Суровая школа — страница 20 из 28

Даже повар уважает меня за «ум», всегда дает выскоблить котел и удивляется:

— Да, брат, ничего не скажешь, ты человек с большим понятием, нужный для революции, когда столько всего знаешь. Потом невесело добавляет: — Была бы и от меня какая ни то корысть, не будь я такой великий пролакатор.

— Хочешь сказать — провокатор, — поправляю я.

— Ну да, браток, пролакатор, — продолжает он. — Сколько б ни заработал, все пролакал, пропил в корчме.

И так я блистал вплоть до того дня, когда в нашей роте появился этот проклятый Николетина, командир пулеметного расчета.

Кого угодно я мог занять своими рассказами, но не его, проклятущего личанина, повидавшего чуть не весь белый свет и ничему не удивлявшегося.

Однажды, только я завел с какими-то связными разговор о слоне, как вдруг Николетина, этот увалень и соня, пробубнил из угла:

— Видывал я слона!

— Слона? — поразился я. — Ну и как, удивился, когда увидал?

— Чему там удивляться, не медведь же он! — ворчит в ответ Николетина. — Животинка, братва, что и все остальные.

— Но ты видал, какой он громадный?

— Огромадный, — соглашается Николетина, ковыряя в носу.

— А бивни каковы, а хобот! — подзадориваю я.

— Ну да, брат, таким его сотворило.

— Это еще ничего, — переношу я огонь на другой объект. — А вот что бы ты, Николетина, заявил, коли б увидал говорящую птицу попугая!

— Слыхал я и его, — бормочет Николетина.

— Ну, и что скажешь, а? — восклицаю я.

— Что тут сказать! Говорит птица. Раз мы с тобой балакаем, отчего бы и ей не заговорить?

Вижу я, что Николетину ничем не проймешь, прекращаю огонь и без потерь отступаю.

Только дней через десяток, в то время как мы шагали рядом с ним по крупской дороге, Николетина в разговоре упомянул, что бывал и в Париже.

— В Париже! — воскликнул я. — Да расскажи же, человечище, каково там, что видал?

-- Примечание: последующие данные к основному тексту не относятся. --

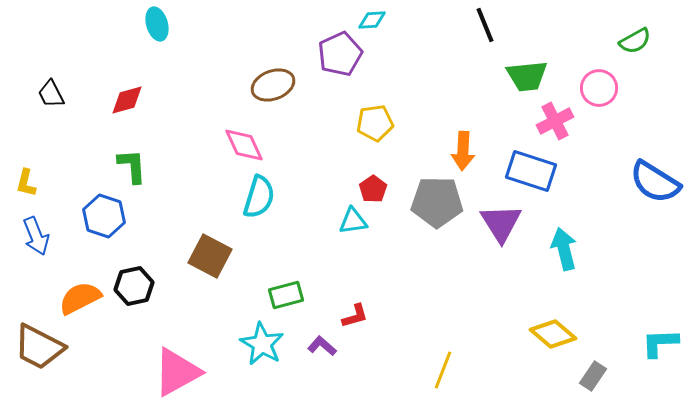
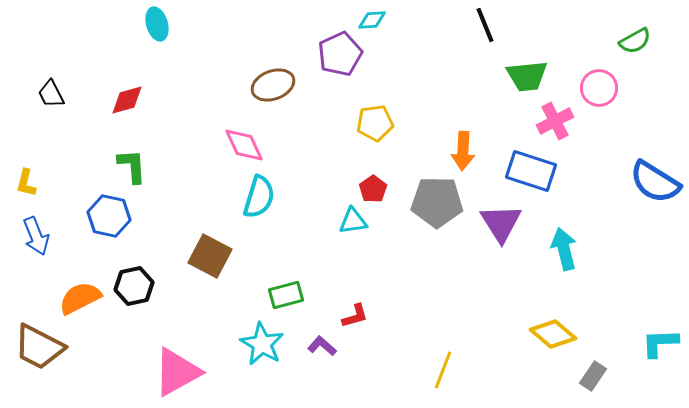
blue hexagon: moved 5 px right; rotated 6 degrees counterclockwise
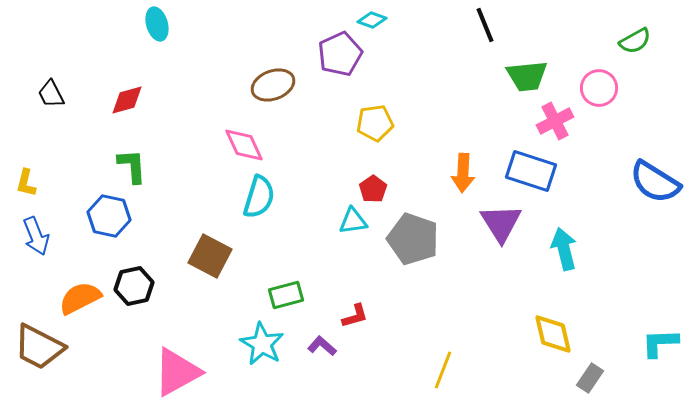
cyan diamond: rotated 24 degrees clockwise
orange arrow: moved 22 px down
gray pentagon: moved 24 px left, 37 px down; rotated 18 degrees clockwise
yellow diamond: rotated 36 degrees clockwise
gray rectangle: moved 3 px left, 2 px down
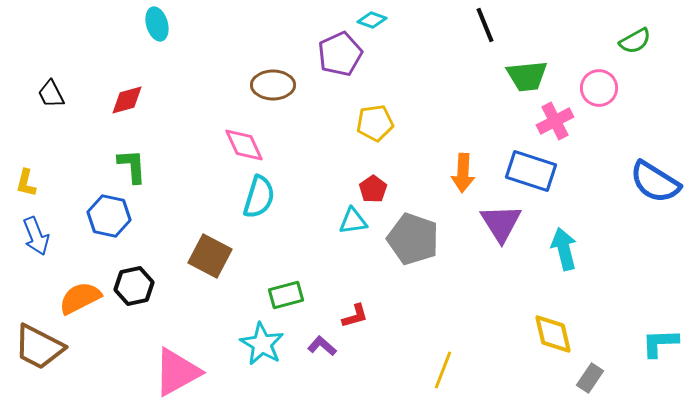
brown ellipse: rotated 21 degrees clockwise
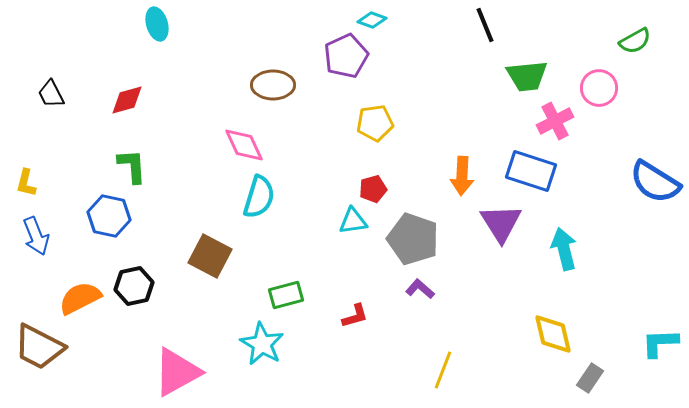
purple pentagon: moved 6 px right, 2 px down
orange arrow: moved 1 px left, 3 px down
red pentagon: rotated 20 degrees clockwise
purple L-shape: moved 98 px right, 57 px up
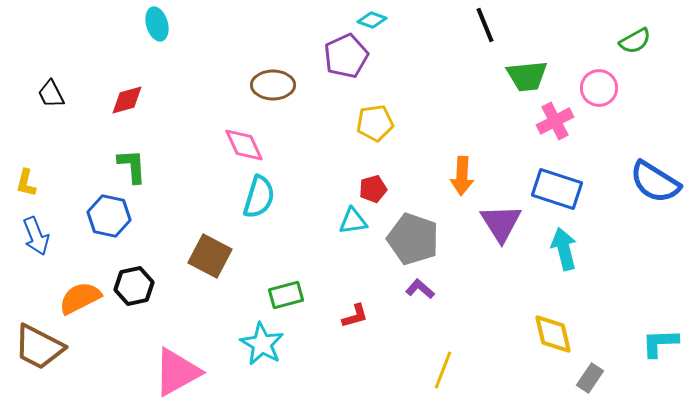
blue rectangle: moved 26 px right, 18 px down
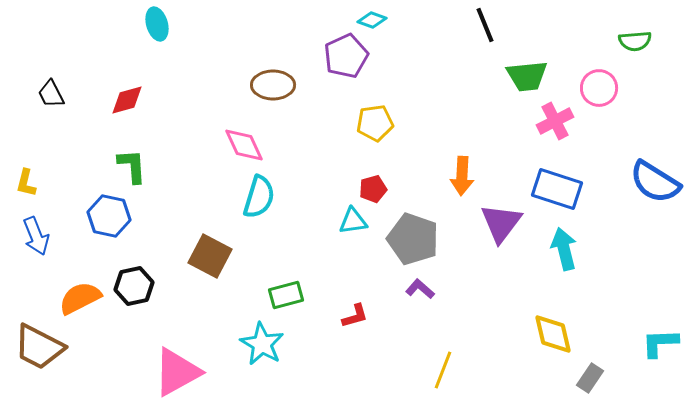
green semicircle: rotated 24 degrees clockwise
purple triangle: rotated 9 degrees clockwise
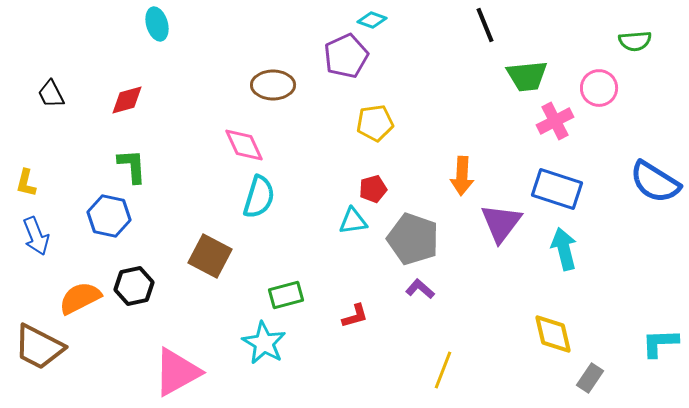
cyan star: moved 2 px right, 1 px up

— А ничего особенного, город, вот и весь сказ: улицы, дома, транваи, как и в каждом городе.

— Ух, Париж, Париж! — восторженно продолжаю я. — Ну и как ты, подивился, а?

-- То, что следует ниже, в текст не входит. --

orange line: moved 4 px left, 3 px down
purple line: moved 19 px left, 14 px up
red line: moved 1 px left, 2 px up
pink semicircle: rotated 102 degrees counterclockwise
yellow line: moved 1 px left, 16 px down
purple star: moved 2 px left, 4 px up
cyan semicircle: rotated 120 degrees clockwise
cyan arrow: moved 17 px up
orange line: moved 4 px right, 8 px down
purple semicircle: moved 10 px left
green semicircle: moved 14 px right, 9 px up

— Чему я там должен дивиться? — недоумевает он. — Будто я до этого в городах не бывал. Тоже мне, нашел невидаль — город, ах, боже мой!

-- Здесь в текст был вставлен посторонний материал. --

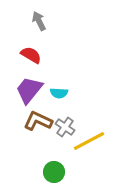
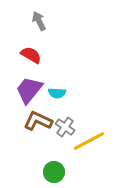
cyan semicircle: moved 2 px left
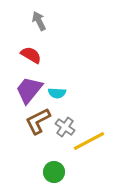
brown L-shape: rotated 52 degrees counterclockwise
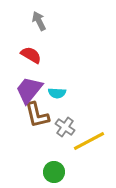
brown L-shape: moved 1 px left, 6 px up; rotated 76 degrees counterclockwise
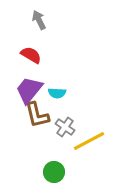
gray arrow: moved 1 px up
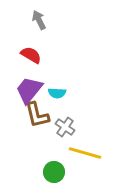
yellow line: moved 4 px left, 12 px down; rotated 44 degrees clockwise
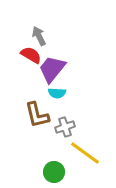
gray arrow: moved 16 px down
purple trapezoid: moved 23 px right, 21 px up
gray cross: rotated 36 degrees clockwise
yellow line: rotated 20 degrees clockwise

— Да разве ты, разрази тебя гром, не видал высоченную Эйфелеву башню?

— Видал, ну так что? Сделали люди, только и всего. Люди и не то могут сделать, было б желание.

— Ох, какой же ты, братец! Ты бы не поразился, увидев океан, — укоризненно говорю я.

— С какой стати я должен удивляться океану, бывал я и на нем, когда в Аргентину ехал. То и дело рвало за борт, от качки всю душу наизнанку вывернуло.

— И ты не удивился этому пространству неба и воды?

— С чего бы мне этому удивляться? Не такой я дурак. Вода как вода, только вот пить нельзя, соленая.

Выдохся я и на сей раз, пытаясь хоть чем-нибудь удивить Николетину, и с того дня больше не приставал к нему, оставил его в покое.

«Этого в жизни ничем не удивишь», — заключил я про себя.

Не много времени утекло с тех пор, как я окончательно капитулировал перед нашим равнодушным Николетиной, и вот однажды мы получили задание перебазироваться из-под Грмеча в район Козары. Переход следовало совершить ночью, соблюдая меры предосторожности. Особые опасения вызывал один участок пути, возле железной дороги и шоссе, где на каждом шагу были укрепления и рыскали патрули.

— Как думаешь, Николетина, сможем пройти без боя? — допытываюсь я, а сам в темноте стараюсь держаться к нему поближе. Чувствую, стал он мне вроде бы дорог, будто мы с ним родня кровная.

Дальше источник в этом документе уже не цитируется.